WHAT THE TASK REQUIRES: Please retype every entry as written, and keep the pictures out.

WORKING DATA:

++++++

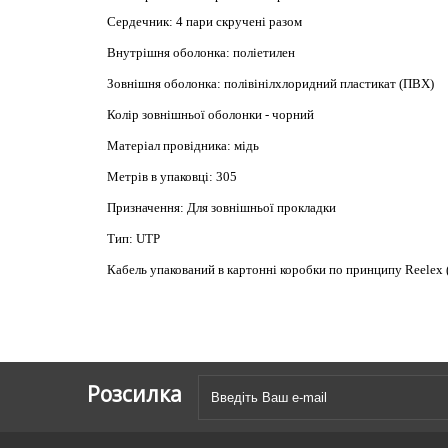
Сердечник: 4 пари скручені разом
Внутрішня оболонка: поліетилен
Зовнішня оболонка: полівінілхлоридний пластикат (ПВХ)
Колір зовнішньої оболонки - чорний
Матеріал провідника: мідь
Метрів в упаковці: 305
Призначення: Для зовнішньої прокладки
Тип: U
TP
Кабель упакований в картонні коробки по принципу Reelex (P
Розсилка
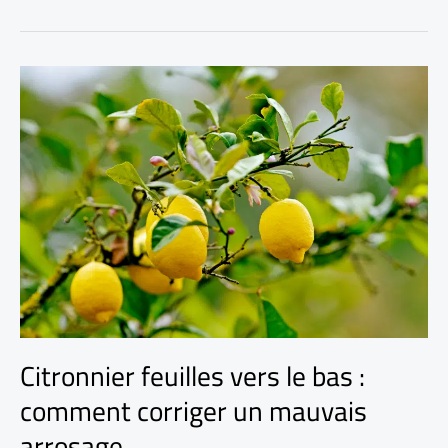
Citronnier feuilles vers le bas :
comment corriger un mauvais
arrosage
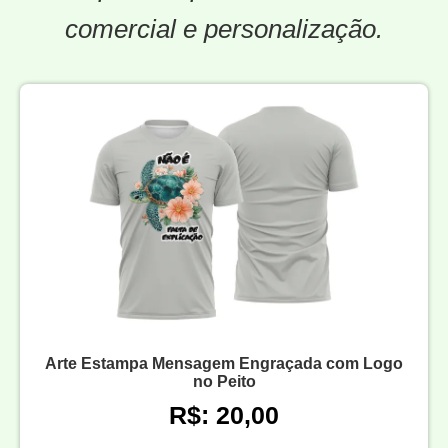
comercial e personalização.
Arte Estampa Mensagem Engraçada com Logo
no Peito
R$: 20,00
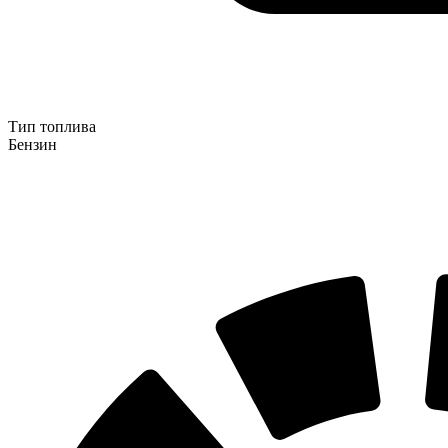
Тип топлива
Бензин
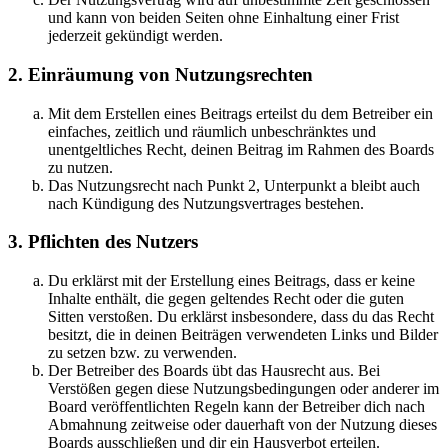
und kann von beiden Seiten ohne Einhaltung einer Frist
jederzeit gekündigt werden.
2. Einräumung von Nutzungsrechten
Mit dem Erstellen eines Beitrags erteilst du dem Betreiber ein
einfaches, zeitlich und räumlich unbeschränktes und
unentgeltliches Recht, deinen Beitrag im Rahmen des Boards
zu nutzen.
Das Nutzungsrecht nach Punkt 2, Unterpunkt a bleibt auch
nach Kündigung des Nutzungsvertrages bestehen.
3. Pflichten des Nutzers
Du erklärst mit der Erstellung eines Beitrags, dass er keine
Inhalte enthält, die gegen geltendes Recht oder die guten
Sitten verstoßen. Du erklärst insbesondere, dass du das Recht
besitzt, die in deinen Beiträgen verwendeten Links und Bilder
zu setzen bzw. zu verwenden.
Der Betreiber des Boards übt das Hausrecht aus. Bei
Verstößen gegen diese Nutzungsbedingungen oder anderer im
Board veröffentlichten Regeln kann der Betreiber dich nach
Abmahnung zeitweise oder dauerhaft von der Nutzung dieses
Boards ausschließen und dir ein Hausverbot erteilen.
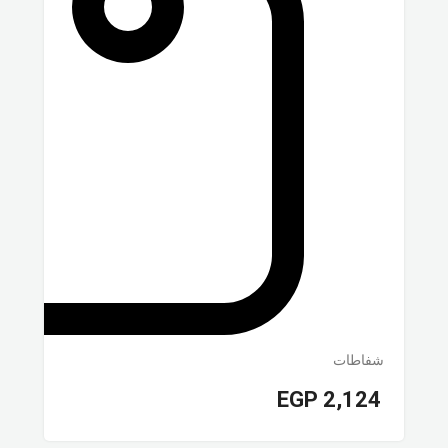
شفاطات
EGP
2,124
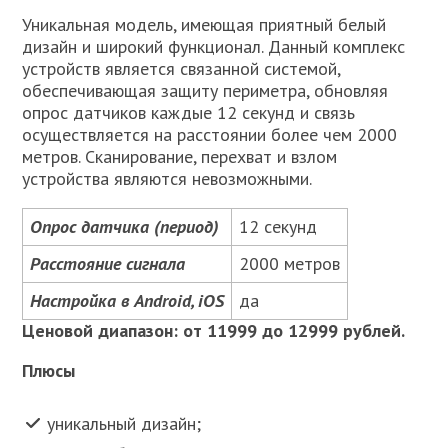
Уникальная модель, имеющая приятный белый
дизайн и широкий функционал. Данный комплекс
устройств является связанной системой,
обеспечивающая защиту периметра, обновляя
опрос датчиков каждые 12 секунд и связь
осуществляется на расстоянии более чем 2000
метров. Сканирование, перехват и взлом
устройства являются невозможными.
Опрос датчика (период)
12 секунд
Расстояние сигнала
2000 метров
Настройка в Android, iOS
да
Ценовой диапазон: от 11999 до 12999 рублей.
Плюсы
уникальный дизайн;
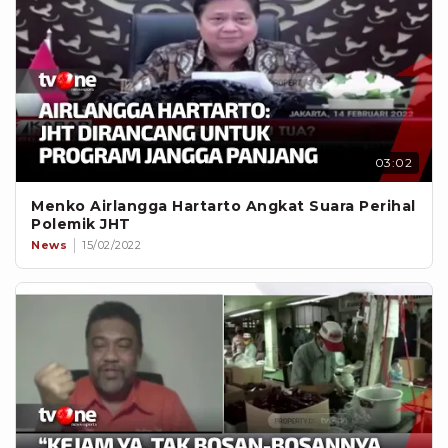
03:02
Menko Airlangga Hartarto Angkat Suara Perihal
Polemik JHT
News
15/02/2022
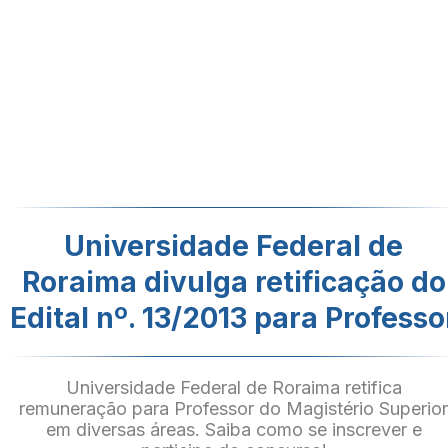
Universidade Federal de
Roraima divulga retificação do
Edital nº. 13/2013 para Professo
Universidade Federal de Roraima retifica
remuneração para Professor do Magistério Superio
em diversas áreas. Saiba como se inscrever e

++++++

ANSWER SPACE:
Сердечник: 4 пари скручені разом
Внутрішня оболонка: поліетилен
Зовнішня оболонка: полівінілхлоридний пластикат (ПВХ)
Колір зовнішньої оболонки - чорний
Матеріал провідника: мідь
Метрів в упаковці: 305
Призначення: Для зовнішньої прокладки
Тип: U
TP
Кабель упакований в картонні коробки по принципу Reelex (P
Розсилка
Citronnier feuilles vers le bas :
comment corriger un mauvais
arrosage
comercial e personalização.
Arte Estampa Mensagem Engraçada com Logo
no Peito
R$: 20,00
Тип топлива
Бензин
und kann von beiden Seiten ohne Einhaltung einer Frist
jederzeit gekündigt werden.
2. Einräumung von Nutzungsrechten
Mit dem Erstellen eines Beitrags erteilst du dem Betreiber ein
einfaches, zeitlich und räumlich unbeschränktes und
unentgeltliches Recht, deinen Beitrag im Rahmen des Boards
zu nutzen.
Das Nutzungsrecht nach Punkt 2, Unterpunkt a bleibt auch
nach Kündigung des Nutzungsvertrages bestehen.
3. Pflichten des Nutzers
Du erklärst mit der Erstellung eines Beitrags, dass er keine
Inhalte enthält, die gegen geltendes Recht oder die guten
Sitten verstoßen. Du erklärst insbesondere, dass du das Recht
besitzt, die in deinen Beiträgen verwendeten Links und Bilder
zu setzen bzw. zu verwenden.
Der Betreiber des Boards übt das Hausrecht aus. Bei
Verstößen gegen diese Nutzungsbedingungen oder anderer im
Board veröffentlichten Regeln kann der Betreiber dich nach
Abmahnung zeitweise oder dauerhaft von der Nutzung dieses
Boards ausschließen und dir ein Hausverbot erteilen.
شفاطات
EGP
2,124
Уникальная модель, имеющая приятный белый
дизайн и широкий функционал. Данный комплекс
устройств является связанной системой,
обеспечивающая защиту периметра, обновляя
опрос датчиков каждые 12 секунд и связь
осуществляется на расстоянии более чем 2000
метров. Сканирование, перехват и взлом
устройства являются невозможными.
Опрос датчика (период)
12 секунд
Расстояние сигнала
2000 метров
Настройка в Android, iOS
да
Ценовой диапазон: от 11999 до 12999 рублей.
Плюсы
уникальный дизайн;
03:02
Menko Airlangga Hartarto Angkat Suara Perihal
Polemik JHT
News
15/02/2022
Universidade Federal de
Roraima divulga retificação do
Edital nº. 13/2013 para Professo
Universidade Federal de Roraima retifica
remuneração para Professor do Magistério Superio
em diversas áreas. Saiba como se inscrever e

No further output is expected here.